30 mai 2026

Le Rite Philosophal ou le temps du retour à la Nature

Vénérable Maître du Feu,

Quand j’ai commencé à travailler sur le sujet du retour à la Nature, je n’avais, comme c’est souvent le cas, aucune idée de là où mes pas me mèneraient. J’ai une confiance totale dans la méthode maçonnique : je sais qu’elle nous prend par la main pour nous emmener en des endroits de nous-mêmes que nous ne soupçonnions pas.

Cependant, après quelques mois de travail au Rite Philosophal, quelque chose me disait aussi que j’avais besoin de mettre certaines choses en ordre.

Pour éviter de nous fatiguer inutilement ou de partir sur de fausses pistes, comme celle de l’écologie politique, je voudrais commencer par préciser ce que j’entends par retour à la Nature.
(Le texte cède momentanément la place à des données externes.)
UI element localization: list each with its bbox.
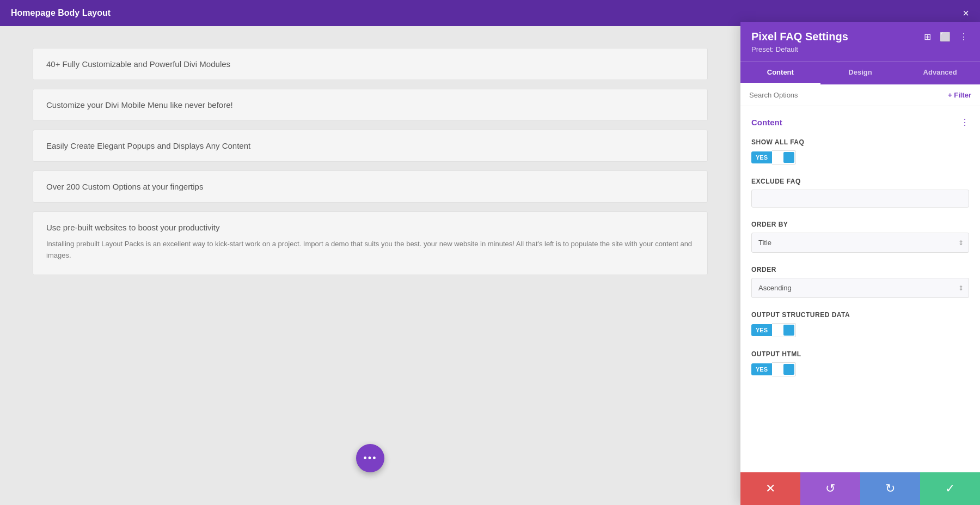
- panel-actions: ✕ ↺ ↻ ✓: [740, 472, 980, 505]
- panel-header-icons: ⊞ ⬜ ⋮: [923, 31, 969, 43]
- output-html-label: Output HTML: [751, 350, 969, 358]
- output-html-yes-label[interactable]: YES: [751, 363, 772, 375]
- panel-tabs: Content Design Advanced: [740, 61, 980, 84]
- output-structured-data-knob: [783, 325, 794, 336]
- settings-panel: Pixel FAQ Settings ⊞ ⬜ ⋮ Preset: Default…: [740, 22, 980, 505]
- section-title: Content: [751, 118, 782, 127]
- order-by-select-wrap: Title Date ID Menu Order Random ⇕: [751, 233, 969, 253]
- output-html-slider[interactable]: [772, 362, 796, 376]
- tab-advanced[interactable]: Advanced: [900, 62, 980, 84]
- faq-item-title-5: Use pre-built websites to boost your pro…: [46, 223, 694, 232]
- faq-item-3[interactable]: Easily Create Elegant Popups and Display…: [33, 130, 708, 162]
- output-html-field: Output HTML YES: [751, 350, 969, 376]
- section-header: Content ⋮: [751, 117, 969, 127]
- faq-item-1[interactable]: 40+ Fully Customizable and Powerful Divi…: [33, 48, 708, 80]
- show-all-faq-toggle[interactable]: YES: [751, 150, 969, 165]
- order-field: Order Ascending Descending ⇕: [751, 266, 969, 298]
- panel-content: Content ⋮ Show All FAQ YES Exclude FAQ O…: [740, 106, 980, 472]
- output-structured-data-label: Output Structured Data: [751, 311, 969, 319]
- save-button[interactable]: ✓: [920, 472, 980, 505]
- panel-responsive-icon[interactable]: ⊞: [923, 31, 932, 43]
- order-select[interactable]: Ascending Descending: [751, 278, 969, 298]
- faq-item-title-2: Customize your Divi Mobile Menu like nev…: [46, 100, 694, 109]
- page-title: Homepage Body Layout: [11, 8, 111, 18]
- close-button[interactable]: ×: [963, 8, 969, 19]
- exclude-faq-input[interactable]: [751, 190, 969, 208]
- order-by-select[interactable]: Title Date ID Menu Order Random: [751, 233, 969, 253]
- show-all-faq-knob: [783, 152, 794, 163]
- output-structured-data-yes-label[interactable]: YES: [751, 324, 772, 336]
- filter-button[interactable]: + Filter: [948, 91, 971, 99]
- tab-design[interactable]: Design: [820, 62, 901, 84]
- undo-button[interactable]: ↺: [800, 472, 860, 505]
- show-all-faq-label: Show All FAQ: [751, 138, 969, 146]
- search-input[interactable]: [749, 91, 944, 99]
- section-menu-button[interactable]: ⋮: [960, 117, 969, 127]
- panel-preset: Preset: Default: [751, 45, 969, 53]
- exclude-faq-label: Exclude FAQ: [751, 178, 969, 185]
- order-by-field: Order By Title Date ID Menu Order Random…: [751, 221, 969, 253]
- cancel-button[interactable]: ✕: [740, 472, 800, 505]
- show-all-faq-yes-label[interactable]: YES: [751, 151, 772, 163]
- tab-content[interactable]: Content: [740, 62, 820, 84]
- panel-header: Pixel FAQ Settings ⊞ ⬜ ⋮ Preset: Default: [740, 22, 980, 61]
- panel-more-icon[interactable]: ⋮: [958, 31, 969, 43]
- order-label: Order: [751, 266, 969, 273]
- faq-item-5[interactable]: Use pre-built websites to boost your pro…: [33, 211, 708, 275]
- fab-button[interactable]: •••: [356, 444, 384, 472]
- faq-item-4[interactable]: Over 200 Custom Options at your fingerti…: [33, 171, 708, 203]
- faq-item-title-3: Easily Create Elegant Popups and Display…: [46, 141, 694, 150]
- faq-item-2[interactable]: Customize your Divi Mobile Menu like nev…: [33, 89, 708, 121]
- order-select-wrap: Ascending Descending ⇕: [751, 278, 969, 298]
- output-structured-data-toggle[interactable]: YES: [751, 323, 969, 337]
- output-html-toggle[interactable]: YES: [751, 362, 969, 376]
- main-content-area: 40+ Fully Customizable and Powerful Divi…: [0, 26, 740, 505]
- output-html-knob: [783, 364, 794, 375]
- panel-layout-icon[interactable]: ⬜: [939, 31, 952, 43]
- show-all-faq-field: Show All FAQ YES: [751, 138, 969, 165]
- fab-icon: •••: [364, 453, 377, 464]
- panel-title: Pixel FAQ Settings: [751, 31, 848, 43]
- faq-item-content-5: Installing prebuilt Layout Packs is an e…: [46, 239, 694, 261]
- show-all-faq-slider[interactable]: [772, 150, 796, 165]
- output-structured-data-field: Output Structured Data YES: [751, 311, 969, 337]
- faq-item-title-4: Over 200 Custom Options at your fingerti…: [46, 182, 694, 191]
- order-by-label: Order By: [751, 221, 969, 228]
- exclude-faq-field: Exclude FAQ: [751, 178, 969, 208]
- redo-button[interactable]: ↻: [860, 472, 920, 505]
- faq-item-title-1: 40+ Fully Customizable and Powerful Divi…: [46, 59, 694, 69]
- output-structured-data-slider[interactable]: [772, 323, 796, 337]
- search-bar: + Filter: [740, 84, 980, 106]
Le retour à la Nature : une vision universelle

Gagnons du temps : si écologie il y a, ce sera au sens propre, c’est-à-dire l’examen des relations des êtres vivants, et particulièrement nous, les humains, avec notre milieu. J’entends par là le cosmos, l’univers, ou plutôt les multivers, au sens maçonnique du terme, dans une vision universelle qui ne se limite pas à l’espèce humaine. Avouons que celle-ci a une fâcheuse tendance à considérer les grands sujets comme circonscrits à son horizon terrestre, le seul qu’elle connaisse.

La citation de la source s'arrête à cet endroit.